Das "Emmely"-Urteil des BAG, in dem das Gericht über die Wirksamkeit einer Kündigung wegen Unterschlagung zweier Pfandbons zu entscheiden hatte, gehört sicher zu den meist diskutierten arbeitsrechtlichen Urteile der letzten Jahre (BAG, Urt. vom 10.6.2010 - 2 AZR 541/09, NZA 2010, 1227).

Jetzt hat das LAG Düsseldorf die Revision in einem Verfahren zugelassen, das erneut gute Aussichten hat, für Schlagzeilen zu sorgen:

Die beklagte Arbeitgeberin stellte anlässlich einer Inventur fest, dass sich in verschiedenen Bereichen ihres Sortiments die Verluste im Vergleich zur vorausgegangenen Inventur mehr als verzehnfacht hatten (im Bereich Tabak/Zigaretten von 415 auf 5.076 Euro, im Bereich Non-Food von 300 auf 5.445 Euro). Nach Auswertung aller verfügbaren Unterlagen kam sie zu dem Schluss, dass die Fehlbestände auf Diebstählen ihrer Mitarbeiter beruhen müssen. Sie beantragte beim Betriebsrat die Einführung einer verdeckten Videoüberwachung, der dieser unter der Voraussetzung zustimmte, dass die Auswertung der Aufzeichnungen nur gemeinsam mit einem seinem Mitglieder erfolgen dürfe. Die daraufhin angefertigten Videoaufzeichnungen bestätigten nicht nur den von der Arbeitgeberin bereits zuvor gehegten Verdacht gegen zwei andere Arbeitnehmerinnen, sondern zeigten auch, wie die Klägerin eine im Kassenbereich befindliche "Musterflasche" über den Scanner des Kassenarbeitsplatzes zieht, eine Leergutregistrierung durchführt, die Kassenlade öffnet und Geld (3,25 Euro) aus der Kassenlade nimmt, das sie zunächst in den Kassenbereich legt und zu einem späteren Zeitpunkt in ihre Tasche steckt. Nach Anhörung der Arbeitnehmerin und Zustimmung (!) des Betriebsrats zur Kündigung kündigte die Beklagte das Arbeitsverhältnis fristlos, hilfsweise fristgerecht.

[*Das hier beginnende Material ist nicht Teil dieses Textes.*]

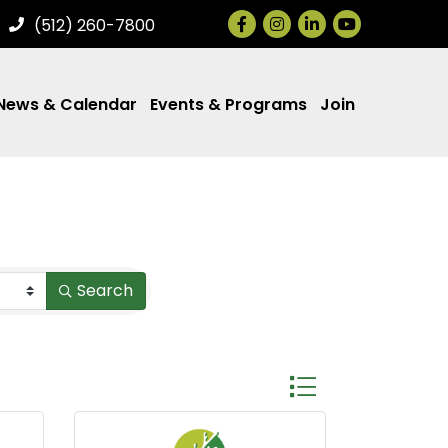
Facebook
Instagram
LinkedIn
(512) 260-7800
News & Calendar
Events & Programs
Join
Search
Button group with ne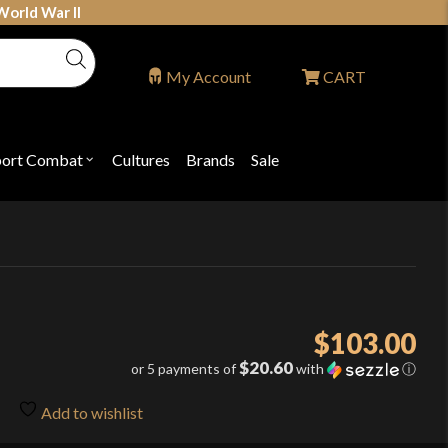
World War II
My Account
CART
port Combat
Cultures
Brands
Sale
Open
nu
submenu
for
P
"Sport
ons
Combat"
$
103.00
$20.60
or 5 payments of
with
ⓘ
Add to wishlist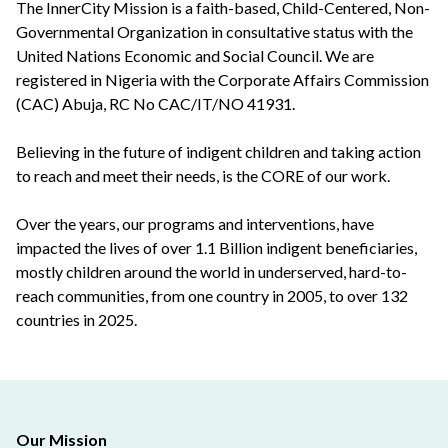
The InnerCity Mission is a faith-based, Child-Centered, Non-
Governmental Organization in consultative status with the
United Nations Economic and Social Council. We are
registered in Nigeria with the Corporate Affairs Commission
(CAC) Abuja, RC No CAC/IT/NO 41931.
Believing in the future of indigent children and taking action
to reach and meet their needs, is the CORE of our work.
Over the years, our programs and interventions, have
impacted the lives of over 1.1 Billion indigent beneficiaries,
mostly children around the world in underserved, hard-to-
reach communities, from one country in 2005, to over 132
countries in 2025.
Our Mission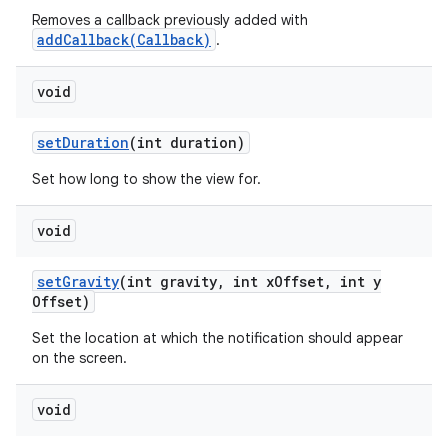
Removes a callback previously added with
addCallback(Callback)
.
void
set
Duration
(int duration)
Set how long to show the view for.
void
set
Gravity
(int gravity
,
int x
Offset
,
int y
Offset)
Set the location at which the notification should appear
on the screen.
void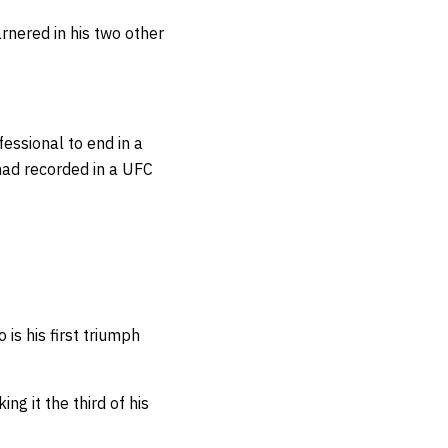
nered in his two other
fessional to end in a
had recorded in a UFC
o is his first triumph
g it the third of his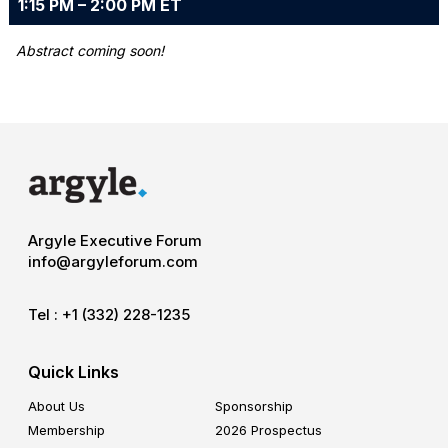
1:15 PM – 2:00 PM ET
Abstract coming soon!
Argyle Executive Forum
info@argyleforum.com
Tel :
+1 (332) 228-1235
Quick Links
About Us
Sponsorship
Membership
2026 Prospectus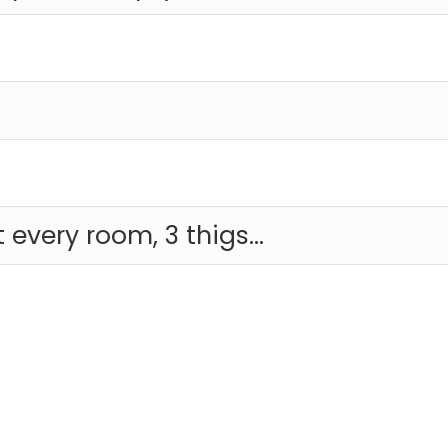
t every room, 3 thigs...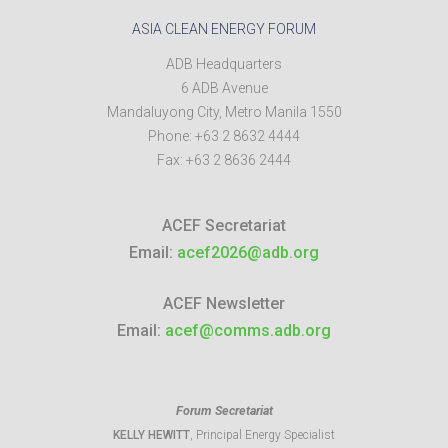
ASIA CLEAN ENERGY FORUM
ADB Headquarters
6 ADB Avenue
Mandaluyong City
,
Metro Manila
1550
Phone:
+63 2 8632 4444
Fax:
+63 2 8636 2444
ACEF Secretariat
Email:
acef2026@adb.org
ACEF Newsletter
Email:
acef@comms.adb.org
Forum Secretariat
KELLY HEWITT
, Principal Energy Specialist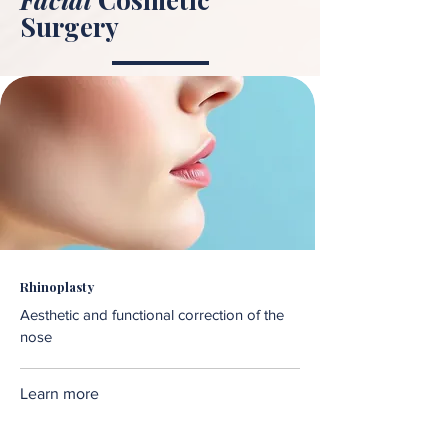
Surgery
Rhinoplasty
Aesthetic and functional correction of the
nose
Learn more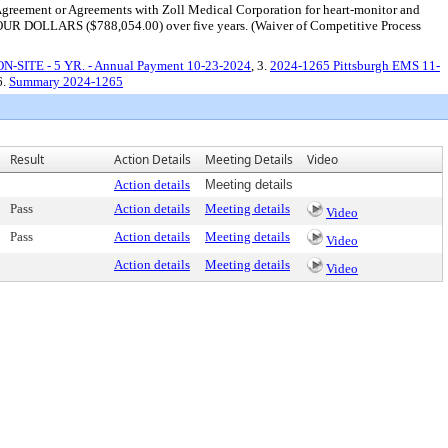
es Agreement or Agreements with Zoll Medical Corporation for heart-monitor and
R DOLLARS ($788,054.00) over five years. (Waiver of Competitive Process
 ON-SITE - 5 YR. - Annual Payment 10-23-2024
, 3.
2024-1265 Pittsburgh EMS 11-
6.
Summary 2024-1265
Result
Action Details
Meeting Details
Video
Action details
Meeting details
Pass
Action details
Meeting details
Video
Pass
Action details
Meeting details
Video
Action details
Meeting details
Video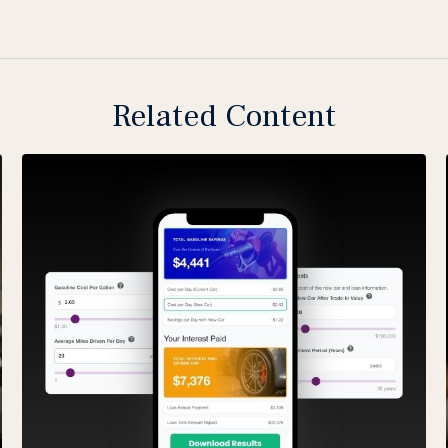
Related Content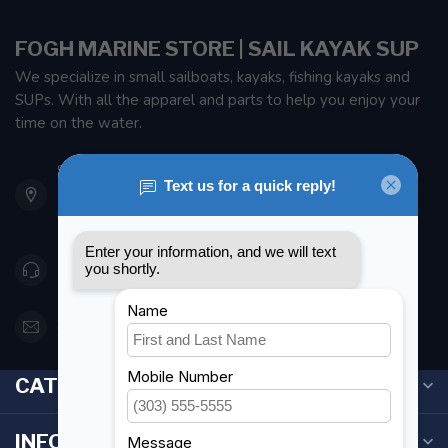
FOGH MARINE STORE | SAIL KAYAK SUP
We specialize in small sailboats, kayaks, fishing kayaks and
SUPs. With all the apparel and parts to help you enjoy your
time on the water.
901 Oxford St
Etobicoke ON M8Z 5T1
Canada
416 251-0384
orderdesk@foghmarine.com
CATEGORIES
INFORMATION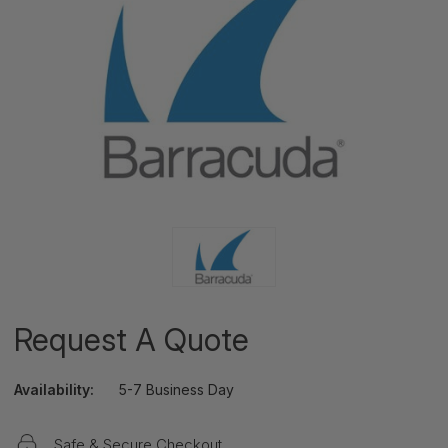
Request A Quote
Availability:
5-7 Business Day
Safe & Secure Checkout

Das Arbeitsgericht hat der Kündigungsschutzklage stattgegeben. Die Berufung der Beklagten hatte Erfolg:

Erstellt ein Arbeitnehmer einen falschen Pfandbon, um sich unter Verletzung des Vermögens seines Arbeitgebers das Pfandgeld rechtswidrig zuzueignen, ist der mit einer derartigen Pflichtverletzung verbundene Vertrauensbruch auch bei einem geringfügigen Schaden jedenfalls dann besonders gravierend, wenn der betreffende Arbeitnehmer gerade damit betraut ist, die Vermögensinteressen des Arbeitgebers zu wahren, wie dies bei einer Kassiererin der Fall ist.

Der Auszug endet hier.